Mettons-nous à la place des personnes qui nous accueillent et pour cela, faisons un petit détour par l’Évangile de saint Luc. Lorsqu’un docteur de la Loi répond à Jésus que pour avoir la vie éternelle il faut aimer Dieu et son prochain comme soi-même, il s’interroge immédiatement sur l’identité de ce prochain qu’il faut aimer. Jésus raconte alors la célèbre parabole du bon Samaritain (Lc 10, 29-37) et demande : « Lequel des trois, à ton avis, a été le prochain de l’homme tombé aux mains des bandits ? » La réponse est : le Samaritain, « celui qui a fait preuve de pitié envers lui ». La question et la réponse sont surprenantes tant nous avons pris l’habitude de qualifier de prochain celui que nous devons aider. Jésus nous montre que le prochain que l’on doit aimer est celui qui nous vient en aide. C’est une belle leçon car il est toujours difficile de reconnaître que nous avons besoin d’aide, que nous ne pouvons-nous suffire à nous-mêmes. Le vrai don de soi, pour les volontaires comme pour les organisations de solidarité, consiste souvent à accepter de recevoir ce que les plus pauvres peuvent leur apporter. C’est dans la reconnaissance de notre dépendance réciproque que se bâtissent une véritable amitié et une démarche vertueuse de développement dans laquelle chacun peut apporter la fécondité qu’il porte.

Charles de Foucauld, alors qu’il constate que sa vie n’a pas la fécondité qu’il espère auprès des populations touarègues, tombe malade.
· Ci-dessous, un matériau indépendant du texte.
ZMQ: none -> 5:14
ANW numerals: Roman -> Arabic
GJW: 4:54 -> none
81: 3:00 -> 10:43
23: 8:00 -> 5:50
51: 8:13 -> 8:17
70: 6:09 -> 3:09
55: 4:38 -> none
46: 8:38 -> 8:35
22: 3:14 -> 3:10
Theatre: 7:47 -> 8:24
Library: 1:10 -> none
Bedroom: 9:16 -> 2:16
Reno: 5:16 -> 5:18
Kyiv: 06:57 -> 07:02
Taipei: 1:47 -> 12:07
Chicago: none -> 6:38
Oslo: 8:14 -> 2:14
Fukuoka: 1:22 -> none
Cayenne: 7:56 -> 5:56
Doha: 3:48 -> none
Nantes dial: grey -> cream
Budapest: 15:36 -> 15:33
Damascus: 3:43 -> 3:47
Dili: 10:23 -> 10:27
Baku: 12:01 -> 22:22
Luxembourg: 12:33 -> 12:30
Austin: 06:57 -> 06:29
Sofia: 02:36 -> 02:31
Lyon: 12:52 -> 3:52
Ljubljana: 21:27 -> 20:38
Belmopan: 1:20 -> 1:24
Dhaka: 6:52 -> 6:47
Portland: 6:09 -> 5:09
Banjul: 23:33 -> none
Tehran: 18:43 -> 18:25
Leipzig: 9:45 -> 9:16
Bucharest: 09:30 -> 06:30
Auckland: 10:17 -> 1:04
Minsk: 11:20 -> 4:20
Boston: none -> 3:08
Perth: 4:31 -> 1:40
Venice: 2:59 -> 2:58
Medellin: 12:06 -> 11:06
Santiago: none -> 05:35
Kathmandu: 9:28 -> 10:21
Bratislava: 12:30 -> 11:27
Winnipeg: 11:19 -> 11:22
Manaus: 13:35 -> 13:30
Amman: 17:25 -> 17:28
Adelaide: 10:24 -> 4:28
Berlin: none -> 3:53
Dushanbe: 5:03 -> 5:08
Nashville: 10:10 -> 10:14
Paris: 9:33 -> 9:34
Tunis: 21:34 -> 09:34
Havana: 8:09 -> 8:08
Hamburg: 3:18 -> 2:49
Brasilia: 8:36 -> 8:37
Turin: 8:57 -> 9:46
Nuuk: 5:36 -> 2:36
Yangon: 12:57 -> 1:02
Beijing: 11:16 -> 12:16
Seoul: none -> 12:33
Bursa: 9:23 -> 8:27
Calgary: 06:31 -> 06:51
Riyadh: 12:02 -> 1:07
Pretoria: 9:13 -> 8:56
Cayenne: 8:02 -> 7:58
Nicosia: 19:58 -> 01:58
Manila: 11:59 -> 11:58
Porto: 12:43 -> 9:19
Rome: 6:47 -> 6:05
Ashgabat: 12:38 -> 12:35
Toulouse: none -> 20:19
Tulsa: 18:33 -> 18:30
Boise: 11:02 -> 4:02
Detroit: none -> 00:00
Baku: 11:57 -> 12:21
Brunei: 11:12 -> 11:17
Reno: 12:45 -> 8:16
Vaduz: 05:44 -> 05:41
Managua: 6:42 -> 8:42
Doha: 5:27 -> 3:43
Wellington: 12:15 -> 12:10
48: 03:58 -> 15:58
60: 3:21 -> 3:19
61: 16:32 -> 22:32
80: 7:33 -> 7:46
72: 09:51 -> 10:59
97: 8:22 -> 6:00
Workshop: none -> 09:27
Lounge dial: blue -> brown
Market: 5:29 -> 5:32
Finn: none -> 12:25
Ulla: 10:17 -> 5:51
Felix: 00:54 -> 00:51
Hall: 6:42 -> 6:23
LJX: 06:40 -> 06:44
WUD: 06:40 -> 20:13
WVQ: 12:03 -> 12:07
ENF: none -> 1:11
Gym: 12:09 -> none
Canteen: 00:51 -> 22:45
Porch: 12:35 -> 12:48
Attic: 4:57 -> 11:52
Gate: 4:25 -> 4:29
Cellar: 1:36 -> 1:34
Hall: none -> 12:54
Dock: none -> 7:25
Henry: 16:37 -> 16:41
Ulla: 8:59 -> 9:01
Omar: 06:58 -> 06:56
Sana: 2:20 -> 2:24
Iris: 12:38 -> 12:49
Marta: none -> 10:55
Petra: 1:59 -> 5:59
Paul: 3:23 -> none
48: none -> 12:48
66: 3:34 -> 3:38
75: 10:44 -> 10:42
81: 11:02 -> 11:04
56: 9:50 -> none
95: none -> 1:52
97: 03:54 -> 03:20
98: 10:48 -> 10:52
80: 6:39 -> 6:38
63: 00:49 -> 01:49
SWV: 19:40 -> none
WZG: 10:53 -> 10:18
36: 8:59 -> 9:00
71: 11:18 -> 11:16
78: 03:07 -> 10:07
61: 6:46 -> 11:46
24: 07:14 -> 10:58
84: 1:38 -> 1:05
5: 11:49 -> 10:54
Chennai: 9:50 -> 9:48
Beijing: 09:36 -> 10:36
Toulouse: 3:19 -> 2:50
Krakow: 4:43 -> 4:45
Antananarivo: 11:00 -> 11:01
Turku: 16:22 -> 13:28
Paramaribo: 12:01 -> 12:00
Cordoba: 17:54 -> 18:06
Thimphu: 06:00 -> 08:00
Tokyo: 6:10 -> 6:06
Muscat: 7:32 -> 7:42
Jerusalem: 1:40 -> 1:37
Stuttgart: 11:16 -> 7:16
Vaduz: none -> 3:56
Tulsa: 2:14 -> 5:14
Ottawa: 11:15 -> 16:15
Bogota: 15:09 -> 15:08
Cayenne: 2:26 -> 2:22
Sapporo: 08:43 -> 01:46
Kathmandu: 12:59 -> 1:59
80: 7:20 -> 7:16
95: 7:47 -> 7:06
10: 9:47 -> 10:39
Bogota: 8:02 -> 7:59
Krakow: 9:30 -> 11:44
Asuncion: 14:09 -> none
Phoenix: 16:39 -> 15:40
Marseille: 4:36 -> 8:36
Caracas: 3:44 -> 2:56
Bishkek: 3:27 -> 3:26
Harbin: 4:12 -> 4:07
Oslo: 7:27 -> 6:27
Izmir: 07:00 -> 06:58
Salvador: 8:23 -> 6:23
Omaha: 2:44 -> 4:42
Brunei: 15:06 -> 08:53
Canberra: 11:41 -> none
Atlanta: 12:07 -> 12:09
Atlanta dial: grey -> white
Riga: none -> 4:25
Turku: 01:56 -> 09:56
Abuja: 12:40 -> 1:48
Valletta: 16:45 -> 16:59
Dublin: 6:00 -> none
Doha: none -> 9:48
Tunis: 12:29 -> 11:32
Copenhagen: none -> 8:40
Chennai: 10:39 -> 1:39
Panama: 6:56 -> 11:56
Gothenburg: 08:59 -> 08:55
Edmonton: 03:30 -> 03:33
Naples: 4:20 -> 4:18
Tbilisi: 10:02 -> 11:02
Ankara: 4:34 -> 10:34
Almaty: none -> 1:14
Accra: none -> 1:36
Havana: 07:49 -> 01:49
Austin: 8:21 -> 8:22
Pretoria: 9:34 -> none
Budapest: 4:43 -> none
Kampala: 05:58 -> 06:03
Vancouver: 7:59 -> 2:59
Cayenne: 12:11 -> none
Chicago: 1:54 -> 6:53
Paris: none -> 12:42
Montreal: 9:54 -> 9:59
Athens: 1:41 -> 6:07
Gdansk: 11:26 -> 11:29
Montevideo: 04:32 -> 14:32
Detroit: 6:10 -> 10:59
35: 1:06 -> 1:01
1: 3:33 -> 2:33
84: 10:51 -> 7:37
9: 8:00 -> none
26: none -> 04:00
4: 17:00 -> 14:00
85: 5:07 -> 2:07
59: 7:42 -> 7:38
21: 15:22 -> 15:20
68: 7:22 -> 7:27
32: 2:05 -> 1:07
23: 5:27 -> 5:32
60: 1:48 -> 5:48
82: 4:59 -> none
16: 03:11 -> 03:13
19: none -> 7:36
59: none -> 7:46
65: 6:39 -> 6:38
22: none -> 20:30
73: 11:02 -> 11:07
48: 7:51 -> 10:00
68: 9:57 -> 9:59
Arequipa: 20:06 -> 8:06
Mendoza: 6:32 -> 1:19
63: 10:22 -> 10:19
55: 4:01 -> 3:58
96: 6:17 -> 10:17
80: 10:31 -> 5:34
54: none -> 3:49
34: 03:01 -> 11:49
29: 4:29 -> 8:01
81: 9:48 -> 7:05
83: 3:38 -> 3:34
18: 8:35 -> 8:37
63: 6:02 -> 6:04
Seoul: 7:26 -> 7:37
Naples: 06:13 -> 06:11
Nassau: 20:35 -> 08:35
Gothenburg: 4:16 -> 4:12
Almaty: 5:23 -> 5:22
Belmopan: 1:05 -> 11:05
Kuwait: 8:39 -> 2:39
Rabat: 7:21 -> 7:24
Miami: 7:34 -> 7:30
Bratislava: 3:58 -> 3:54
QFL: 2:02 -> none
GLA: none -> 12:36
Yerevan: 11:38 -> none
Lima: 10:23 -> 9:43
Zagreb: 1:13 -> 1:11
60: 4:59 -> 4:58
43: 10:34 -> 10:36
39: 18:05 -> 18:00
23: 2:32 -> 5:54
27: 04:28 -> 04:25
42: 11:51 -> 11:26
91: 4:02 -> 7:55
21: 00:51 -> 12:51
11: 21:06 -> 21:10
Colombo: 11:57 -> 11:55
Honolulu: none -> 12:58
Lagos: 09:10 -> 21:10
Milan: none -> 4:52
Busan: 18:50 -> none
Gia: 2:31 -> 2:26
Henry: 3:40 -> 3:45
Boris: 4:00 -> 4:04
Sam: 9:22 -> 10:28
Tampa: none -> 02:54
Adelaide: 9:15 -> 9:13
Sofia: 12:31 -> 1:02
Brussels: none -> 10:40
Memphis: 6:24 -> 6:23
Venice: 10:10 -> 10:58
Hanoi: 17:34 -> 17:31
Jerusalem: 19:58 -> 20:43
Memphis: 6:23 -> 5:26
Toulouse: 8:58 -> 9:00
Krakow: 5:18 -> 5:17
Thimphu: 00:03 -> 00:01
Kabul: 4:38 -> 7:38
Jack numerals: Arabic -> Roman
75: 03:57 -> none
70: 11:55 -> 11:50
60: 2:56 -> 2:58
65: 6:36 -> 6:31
Ceux-là mêmes qu’il est venu aider lui apportent le secours nécessaire pour qu’il guérisse. L’expérience de sa vulnérabilité lui permet d’entrer dans une véritable interdépendance avec ces populations. C’est alors que sa mission put porter vraiment du fruit car l’homme se construit, se développe, croît et embellit dans une relation authentique.

 

L’autonomie des personnes et des peuples que nous visons prend alors une tout autre acception. Il ne s’agit plus seulement d’indépendance, d’affranchissement ou d’autarcie mais de capacité à exercer sa liberté et sa responsabilité, afin qu’émerge une relation pérenne habitée par la vérité. Pour ce faire, l’éducation est un moyen puissant pour grandir en liberté car elle forme l’intelligence et l’âme à choisir le bien et à renoncer au mal ; le développement économique devient vertueux car il permet à chacun d’exercer sa responsabilité ; la santé permet une participation active à la vie sociale et au bien commun.

 

Ce processus prend du temps. Volontaires et partenaires doivent apprendre à s’apprivoiser, à donner et à recevoir les uns des autres. C’est une expérience de vie qui demande humilité, patience et fidélité. La mission confiée aux volontaires permet, par le travail avec le partenaire – et non pour le partenaire – d’entrer dans cette réciprocité et cette fécondité. Saint Paul nous l’enseigne : « Il y a plus de joie à donner qu’à recevoir (Ac 20, 35). » Notre mission est donc fondamentalement d’aider ces populations à donner à leur tour. Pour cela, il nous faut alors apprendre à recevoir. C’est à cette condition que le développement pourra être un développement intégral qui respecte la dignité de chacun, qui fait grandir humainement et spirituellement ceux qui nous accueillent. Pour les volontaires, il s’agit d’une éducation à la patience, à la disponibilité, bref à l’amour du prochain, de celui qui nous sauve de notre misère en nous montrant le vrai chemin de la joie.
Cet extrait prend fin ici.